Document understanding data
******************************
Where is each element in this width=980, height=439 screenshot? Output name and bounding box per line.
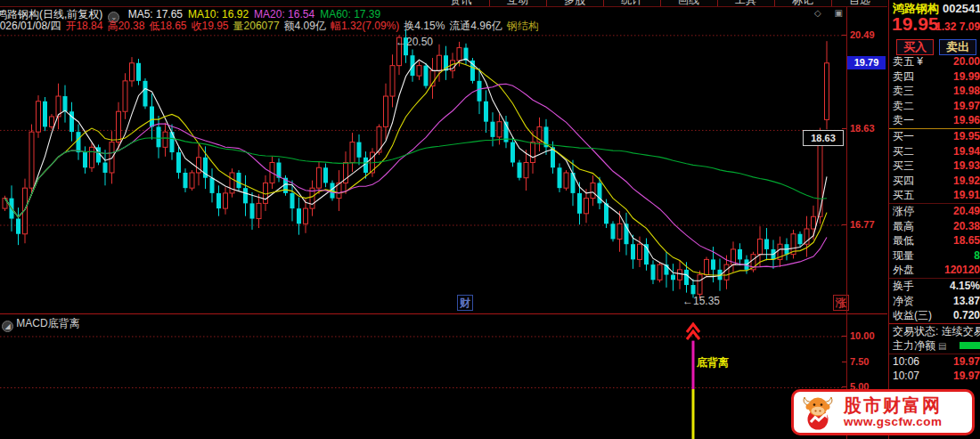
ask-level-1[interactable]: 卖一19.96 — [889, 113, 980, 128]
main-flow-row[interactable]: 主力净额▤ — [889, 338, 980, 354]
low-price-annotation: ←15.35 — [682, 295, 720, 307]
candle-body — [290, 193, 295, 208]
candle-body — [678, 270, 682, 280]
candle-body — [143, 81, 148, 107]
candle-body — [63, 96, 68, 111]
last-close-flag: 18.63 — [803, 130, 844, 146]
trade-tick-1: 10:0719.97 — [889, 369, 980, 384]
candle-body — [558, 167, 562, 188]
candle-body — [176, 152, 181, 173]
candle-body — [651, 264, 656, 280]
candlestick-chart[interactable] — [0, 0, 887, 439]
candle-body — [424, 66, 429, 86]
candle-body — [350, 142, 355, 163]
site-watermark[interactable]: 股市财富网 www.gscfw.com — [791, 389, 975, 435]
candle-body — [491, 122, 495, 137]
indicator-name: MACD底背离 — [16, 317, 79, 329]
high-price-annotation: ←20.50 — [396, 36, 433, 48]
ma-line-ma10 — [5, 62, 828, 275]
signal-bar-magenta — [692, 341, 695, 389]
axis-tick — [842, 128, 846, 129]
trade-tick-0: 10:0619.97 — [889, 354, 980, 370]
candle-body — [457, 48, 461, 61]
candle-body — [437, 55, 442, 70]
candle-body — [250, 203, 255, 218]
candle-body — [691, 285, 696, 294]
axis-tick — [842, 35, 846, 36]
candle-body — [230, 173, 234, 193]
candle-body — [631, 244, 635, 259]
ma-line-ma60 — [5, 138, 828, 217]
candle-body — [417, 66, 421, 76]
candle-body — [524, 163, 528, 178]
stat-最低: 最低18.65 — [889, 233, 980, 248]
candle-body — [29, 132, 34, 188]
candle-body — [604, 203, 608, 224]
candle-body — [724, 264, 729, 280]
price-axis-label-1: 18.63 — [850, 123, 887, 134]
candle-body — [243, 188, 248, 203]
candle-body — [812, 216, 816, 229]
candle-body — [157, 126, 161, 147]
bid-level-4[interactable]: 买四19.92 — [889, 174, 980, 189]
candle-body — [564, 173, 568, 188]
candle-body — [617, 224, 622, 239]
candle-body — [518, 163, 522, 178]
candle-body — [510, 142, 515, 163]
candle-body — [37, 102, 41, 132]
candle-body — [297, 208, 301, 224]
candle-body — [577, 193, 582, 214]
candle-body — [591, 183, 595, 198]
candle-body — [43, 102, 47, 127]
candle-body — [825, 63, 829, 120]
candle-body — [798, 234, 803, 244]
bid-level-1[interactable]: 买一19.95 — [889, 129, 980, 144]
sell-button[interactable]: 卖出 — [939, 39, 976, 55]
sub-axis-label-0: 10.00 — [850, 330, 887, 341]
ask-level-4[interactable]: 卖四19.99 — [889, 69, 980, 85]
price-axis-label-2: 16.77 — [850, 219, 887, 230]
candle-body — [357, 142, 362, 158]
watermark-site-url[interactable]: www.gscfw.com — [844, 416, 943, 428]
ask-level-2[interactable]: 卖二19.97 — [889, 99, 980, 114]
list-icon[interactable]: ▤ — [938, 341, 946, 351]
trading-status: 交易状态: 连续交易 — [889, 324, 980, 339]
order-book: 卖五 ¥20.00卖四19.99卖三19.98卖二19.97卖一19.96买一1… — [889, 54, 980, 384]
candle-body — [123, 81, 127, 111]
candle-body — [90, 147, 94, 167]
ask-level-5[interactable]: 卖五 ¥20.00 — [889, 54, 980, 69]
bid-level-5[interactable]: 买五19.91 — [889, 188, 980, 203]
candle-body — [531, 142, 535, 163]
indicator-toggle-icon[interactable]: ◢ — [2, 321, 13, 332]
candle-body — [317, 167, 322, 188]
candle-body — [257, 203, 261, 218]
signal-bar-yellow — [692, 389, 695, 439]
candle-body — [216, 193, 221, 208]
candle-body — [638, 244, 642, 259]
bid-level-2[interactable]: 买二19.94 — [889, 144, 980, 159]
candle-body — [77, 132, 81, 152]
last-price: 19.95 — [892, 13, 939, 35]
candle-body — [684, 270, 689, 285]
candle-body — [711, 259, 715, 269]
candle-body — [705, 259, 709, 274]
axis-tick — [842, 386, 846, 387]
quote-panel: 鸿路钢构002541 19.95 1.32 7.09% 买入 卖出 卖五 ¥20… — [888, 0, 980, 439]
stat-最高: 最高20.38 — [889, 219, 980, 234]
axis-cursor-price: 19.79 — [847, 56, 886, 69]
ask-level-3[interactable]: 卖三19.98 — [889, 84, 980, 99]
candle-body — [384, 96, 388, 126]
main-flow-bar — [960, 342, 980, 349]
candle-body — [497, 122, 502, 137]
bid-level-3[interactable]: 买三19.93 — [889, 159, 980, 174]
candle-body — [698, 275, 702, 295]
buy-button[interactable]: 买入 — [896, 39, 934, 55]
candle-body — [804, 229, 809, 244]
indicator-label-row: ◢ MACD底背离 — [2, 316, 80, 329]
signal-arrow-icon — [687, 331, 699, 339]
stock-app-window: 资讯互动多股统计画线工具标记自选 鸿路钢构(日线,前复权)⌄ MA5: 17.6… — [0, 0, 980, 439]
candle-body — [184, 173, 188, 188]
candle-body — [16, 219, 20, 234]
candle-body — [584, 199, 589, 214]
candle-body — [237, 173, 241, 188]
******************************
* _Activity_
The response must consist of the entries above exactly as they stand, minus any pictures.

* _Expected answer_
Where is each element in this width=980, height=439 screenshot? Output name and bounding box per line.
ask-level-1[interactable]: 卖一19.96 — [889, 113, 980, 128]
main-flow-row[interactable]: 主力净额▤ — [889, 338, 980, 354]
low-price-annotation: ←15.35 — [682, 295, 720, 307]
candle-body — [290, 193, 295, 208]
candle-body — [678, 270, 682, 280]
candle-body — [143, 81, 148, 107]
candle-body — [63, 96, 68, 111]
last-close-flag: 18.63 — [803, 130, 844, 146]
trade-tick-1: 10:0719.97 — [889, 369, 980, 384]
candle-body — [558, 167, 562, 188]
candle-body — [176, 152, 181, 173]
candle-body — [651, 264, 656, 280]
candlestick-chart[interactable] — [0, 0, 887, 439]
candle-body — [424, 66, 429, 86]
candle-body — [350, 142, 355, 163]
site-watermark[interactable]: 股市财富网 www.gscfw.com — [791, 389, 975, 435]
candle-body — [491, 122, 495, 137]
indicator-name: MACD底背离 — [16, 317, 79, 329]
high-price-annotation: ←20.50 — [396, 36, 433, 48]
ma-line-ma10 — [5, 62, 828, 275]
signal-bar-magenta — [692, 341, 695, 389]
axis-tick — [842, 128, 846, 129]
trade-tick-0: 10:0619.97 — [889, 354, 980, 370]
candle-body — [457, 48, 461, 61]
candle-body — [437, 55, 442, 70]
candle-body — [250, 203, 255, 218]
candle-body — [691, 285, 696, 294]
axis-tick — [842, 35, 846, 36]
candle-body — [230, 173, 234, 193]
candle-body — [631, 244, 635, 259]
ma-line-ma60 — [5, 138, 828, 217]
candle-body — [417, 66, 421, 76]
candle-body — [524, 163, 528, 178]
stat-最低: 最低18.65 — [889, 233, 980, 248]
candle-body — [29, 132, 34, 188]
candle-body — [604, 203, 608, 224]
candle-body — [724, 264, 729, 280]
price-axis-label-1: 18.63 — [850, 123, 887, 134]
candle-body — [243, 188, 248, 203]
candle-body — [812, 216, 816, 229]
candle-body — [157, 126, 161, 147]
bid-level-4[interactable]: 买四19.92 — [889, 174, 980, 189]
candle-body — [564, 173, 568, 188]
candle-body — [617, 224, 622, 239]
candle-body — [518, 163, 522, 178]
candle-body — [510, 142, 515, 163]
candle-body — [37, 102, 41, 132]
candle-body — [297, 208, 301, 224]
candle-body — [577, 193, 582, 214]
candle-body — [591, 183, 595, 198]
candle-body — [43, 102, 47, 127]
candle-body — [825, 63, 829, 120]
candle-body — [798, 234, 803, 244]
bid-level-1[interactable]: 买一19.95 — [889, 129, 980, 144]
sell-button[interactable]: 卖出 — [939, 39, 976, 55]
sub-axis-label-0: 10.00 — [850, 330, 887, 341]
ask-level-4[interactable]: 卖四19.99 — [889, 69, 980, 85]
price-axis-label-2: 16.77 — [850, 219, 887, 230]
candle-body — [357, 142, 362, 158]
watermark-site-url[interactable]: www.gscfw.com — [844, 416, 943, 428]
ask-level-2[interactable]: 卖二19.97 — [889, 99, 980, 114]
list-icon[interactable]: ▤ — [938, 341, 946, 351]
trading-status: 交易状态: 连续交易 — [889, 324, 980, 339]
order-book: 卖五 ¥20.00卖四19.99卖三19.98卖二19.97卖一19.96买一1… — [889, 54, 980, 384]
candle-body — [123, 81, 127, 111]
candle-body — [90, 147, 94, 167]
ask-level-5[interactable]: 卖五 ¥20.00 — [889, 54, 980, 69]
bid-level-5[interactable]: 买五19.91 — [889, 188, 980, 203]
candle-body — [531, 142, 535, 163]
indicator-toggle-icon[interactable]: ◢ — [2, 321, 13, 332]
candle-body — [317, 167, 322, 188]
candle-body — [257, 203, 261, 218]
signal-bar-yellow — [692, 389, 695, 439]
candle-body — [216, 193, 221, 208]
candle-body — [638, 244, 642, 259]
bid-level-2[interactable]: 买二19.94 — [889, 144, 980, 159]
candle-body — [77, 132, 81, 152]
last-price: 19.95 — [892, 13, 939, 35]
candle-body — [684, 270, 689, 285]
candle-body — [711, 259, 715, 269]
candle-body — [705, 259, 709, 274]
axis-tick — [842, 386, 846, 387]
quote-panel: 鸿路钢构002541 19.95 1.32 7.09% 买入 卖出 卖五 ¥20… — [888, 0, 980, 439]
stat-最高: 最高20.38 — [889, 219, 980, 234]
axis-cursor-price: 19.79 — [847, 56, 886, 69]
ask-level-3[interactable]: 卖三19.98 — [889, 84, 980, 99]
candle-body — [384, 96, 388, 126]
main-flow-bar — [960, 342, 980, 349]
candle-body — [497, 122, 502, 137]
bid-level-3[interactable]: 买三19.93 — [889, 159, 980, 174]
candle-body — [698, 275, 702, 295]
buy-button[interactable]: 买入 — [896, 39, 934, 55]
candle-body — [804, 229, 809, 244]
indicator-label-row: ◢ MACD底背离 — [2, 316, 80, 329]
signal-arrow-icon — [687, 331, 699, 339]
stock-app-window: 资讯互动多股统计画线工具标记自选 鸿路钢构(日线,前复权)⌄ MA5: 17.6… — [0, 0, 980, 439]
candle-body — [184, 173, 188, 188]
candle-body — [16, 219, 20, 234]
candle-body — [584, 199, 589, 214]
candle-body — [237, 173, 241, 188]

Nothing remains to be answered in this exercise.